Contraception Flashcards
Why should other forms of contraception to the Depo-Provera be considered first for adolescents?
Due to associated loss of bone density.
What types of contraception should be used in IBD?
Non-oral due to malabsorption.
Patches, progesterone-only injectables, implants, intrauterine and vaginal methods.
Depo-Provera should not be first-line in under 18 due to women with IBD being at increased risk of bone density loss.
What contraception is recommended and contraindicated in breast feeding women?
Progesterone-only pill have no effect on milk production and can be used in the first 6 weeks postpartum and thereafter.
IUD can be inserted from 4 weeks post-partum.
COCP affects milk volume and is avoided in the first 6 weeks postpartum and is relatively contraindicated 6 weeks to 6 months postpartum.
How does breast-feeding affect ovulation?
It delays the return of ovulation.
What is the contraceptive advice in perimenopausal women?
If under 50, continue contraception for at least 2 years after the last period.
If over 50, continue contraction for 1 year after last period.
What are the 3 types of hormonal contraception?
Progesterone-only pill
Progesterone depot (Nexplanon, IUD, Depo-Provera)
Combined hormonal contraception (pill, vaginal ring, patch)
What are the common side effects of oestrogen and progesterone?

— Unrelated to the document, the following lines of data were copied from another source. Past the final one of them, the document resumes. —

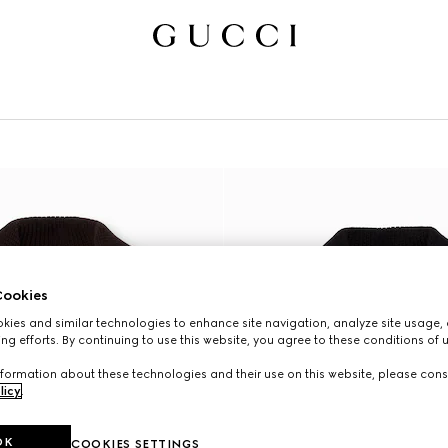
N
ookies
ies and similar technologies to enhance site navigation, analyze site usage, 
ng efforts. By continuing to use this website, you agree to these conditions of 
formation about these technologies and their use on this website, please cons
licy
.
OK
COOKIES SETTINGS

Progesterone: Depression PMT Amenorrhoea Acne Breast discomfort Weight gain Reduced libido
Oestrogen: Nausea Headaches Increased mucus Fluid retention and weight gain Occasionally hypertension Breast fullness/tenderness Bleeding
What reduces absorption of the pill?
Vomiting, diarrhoea and antibiotics (need to use condoms whilst on antibiotics and for 7 days after)
What are the major complications of taking the COCP?
Venous thrombosis and myocardial infarction.
Also cerebrovascular accidents, focal migraine, hypertension, jaundice and liver, breast and cervical carcinoma.
What are the non-contraceptive advantages of the COCP?
Regular, lighter periods.
Reduced risk of ovarian, endometrial and bowel cancer.
Helps reduce fibroids, endometriosis and simple ovarian cysts.
Reduces risk of PID (probably due to thicker mucus).
What are the contraindications to taking COCP?
Absolute contraindication: History of DVT/heart disease/stroke Migraine with aura Active breast/endometrial cancer Inherited thrombophilia Smokers >35 years smoking >15 day. BMI > 40 Diabetes with vascular complications Liver disease
Relatively contraindicated Chronic inflammatory disease Renal impairment (diabetes) Age >40 BMI >35 Breastfeeding up to 6 months post-partum
What are the non-oral combined hormonal contraception?
Combined transdermal patch (Evra)
Combined vaginal ring (Nuvaring)
What are the differences between the progesterone only pill and COCP in administration?
Progesterone-only must be taken every day with no break at the same time (no more than +/- 3 hours)
Which has the higher failure rates out of COCP and progesterone only?
Progesterone-only (1/100)
the COPC has 0.2/100
How do the COCP and progesterone work as contraceptives?
COCP = exerts negative feedback of gonadotrophins (FSH and LH) to prevent ovulation, thin the endometrium and thickens cervical mucus.
Progesterone only = makes cervical mucus hostile to sperm, in 50% of women it inhibits ovulation.